*** Information shown Section Begins ***

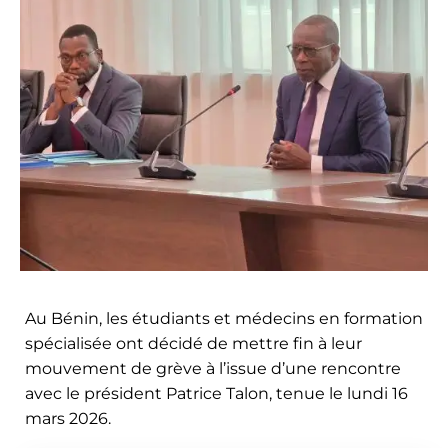
Au Bénin, les étudiants et médecins en formation
spécialisée ont décidé de mettre fin à leur
mouvement de grève à l’issue d’une rencontre
avec le président Patrice Talon, tenue le lundi 16
mars 2026.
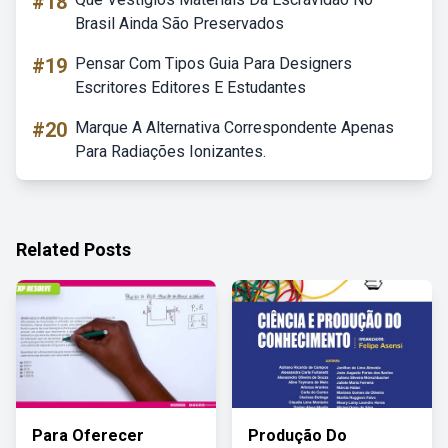
#18
Brasil Ainda São Preservados
#19
Pensar Com Tipos Guia Para Designers
Escritores Editores E Estudantes
#20
Marque A Alternativa Correspondente Apenas
Para Radiações Ionizantes.
Related Posts
Para Oferecer
Produção Do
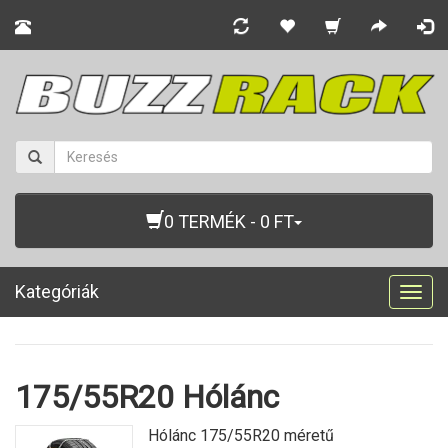
0 TERMÉK - 0 FT
Kategóriák
Togg
navig
175/55R20 Hólánc
Hólánc 175/55R20 méretű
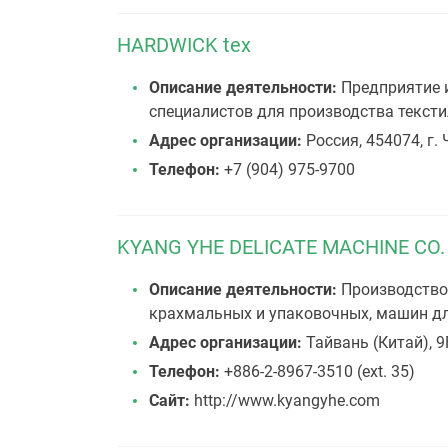
HARDWICK tex
Описание деятельности:
Предприятие 
специалистов для производства текст
Адрес организации:
Россия, 454074, г.
Телефон:
+7 (904) 975-9700
KYANG YHE DELICATE MACHINE CO.
Описание деятельности:
Производство 
крахмальных и упаковочных, машин для 
Адрес организации:
Тайвань (Китай), 9F
Телефон:
+886-2-8967-3510 (ext. 35)
Сайт:
http://www.kyangyhe.com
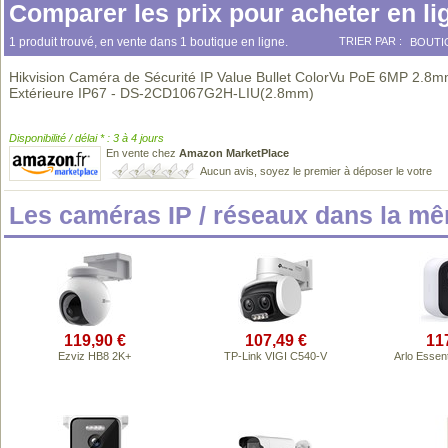
Comparer les prix pour acheter en li
1 produit trouvé, en vente dans 1 boutique en ligne.
TRIER PAR :
BOUTI
Hikvision Caméra de Sécurité IP Value Bullet ColorVu PoE 6MP 2.8
Extérieure IP67 - DS-2CD1067G2H-LIU(2.8mm)
Disponibilité / délai * : 3 à 4 jours
En vente chez
Amazon MarketPlace
Aucun avis, soyez le premier à déposer le votre
Les caméras IP / réseaux dans la m
119,90 €
107,49 €
11
Ezviz HB8 2K+
TP-Link VIGI C540-V
Arlo Essen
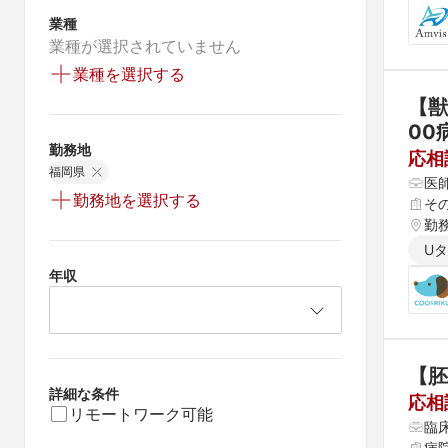
業種
業種が選択されていません
業種を選択する
【獣
00
勤務地
応相
福岡県
医
勤務地を選択する
そ
勤
U
年収
【胚
詳細な条件
応相
リモートワーク可能
臨
病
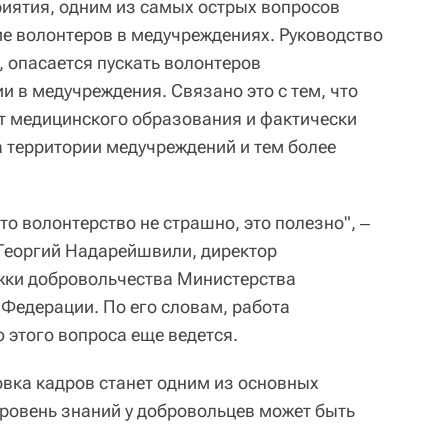
иятия, одним из самых острых вопросов
ие волонтеров в медучреждениях. Руководство
, опасается пускать волонтеров
 в медучреждения. Связано это с тем, что
т медицинского образования и фактически
а территории медучреждений и тем более
о волонтерство не страшно, это полезно", ‒
 Георгий Надарейшвили, директор
жки добровольчества Министерства
Федерации. По его словам, работа
 этого вопроса еще ведется.
овка кадров станет одним из основных
уровень знаний у добровольцев может быть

*** Information shown Section Ends ***

Exercise brief: Copy each line above that contains the string "dans".

Exercise output:
1 produit trouvé, en vente dans 1 boutique en ligne.
Les caméras IP / réseaux dans la m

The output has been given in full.